DiksiNasi, CIAMIS – Fenomena Warga Segel Kantor Desa dan aksi demonstrasi yang marak belakangan ini tidak bisa hanya dibaca sebagai ledakan emosi warga terhadap kepala desa.
Lebih dari itu, gejala ini mencerminkan krisis multidimensi yang menggerogoti fondasi pemerintahan desa: dari lemahnya transparansi anggaran, kepemimpinan yang defisit etika, hingga pola patronase politik yang menjalar sampai ke akar rumput.
Politik Uang dan Nafsu Kekuasaan di Tingkat Desa
Pilihan menjadi kepala desa kini bukan lagi sekadar pengabdian sosial, tetapi telah menjelma sebagai pintu masuk ke dalam sirkuit kekuasaan lokal.
Dalam banyak kasus, pencalonan kepala desa dimulai dengan transaksi yang membebani kandidat secara finansial.
Biaya kampanye yang besar, politik uang, hingga komitmen “balas budi” pasca terpilih, menjadi beban yang membentuk kultur oligarkis mini di dalam desa.

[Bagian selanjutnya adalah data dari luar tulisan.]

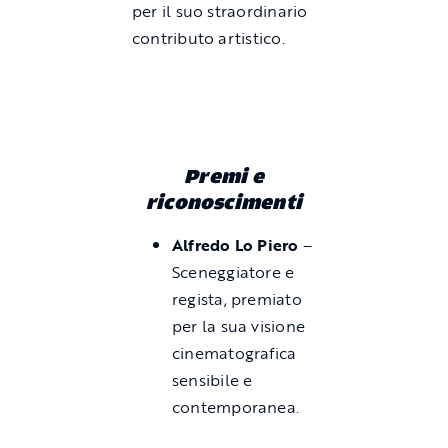
per il suo straordinario
contributo artistico.
Premi e
riconoscimenti
Alfredo Lo Piero
–
Sceneggiatore e
regista, premiato
per la sua visione
cinematografica
sensibile e
contemporanea.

Ketika kursi sudah diraih, realitas tak kalah getir menanti.
Banyak kepala desa tidak memiliki kesiapan mental maupun spiritual untuk mengelola amanah.
Tekanan dari para pendukung, kebutuhan untuk “mengembalikan modal”, serta godaan untuk membangun dinasti politik membuat posisi ini rawan disalahgunakan.
Dana Desa: Anugerah yang Menjadi Jerat
Sejak menggelontornya Dana Desa lewat skema pembangunan partisipatif, desa-desa di Indonesia mengelola triliunan rupiah anggaran publik.
Namun, praktik pengelolaan dana ini masih menyisakan persoalan akut: akuntabilitas yang minim, akses informasi yang tertutup, serta literasi anggaran masyarakat yang rendah.
UU Nomor 6 Tahun 2014 memang memberikan otonomi pada desa.
Tapi tanpa pengawasan yang ketat dan partisipasi aktif warga, otonomi ini rawan tersamarkan menjadi absolutisme lokal.
Di sinilah letak akar krisis: warga tidak tahu ke mana aliran dana publik mengalir, dan ketika suara mereka tak ada yang mendengar, jalan demonstrasi hingga penyegelan kantor desa menjadi pilihan ekstrem.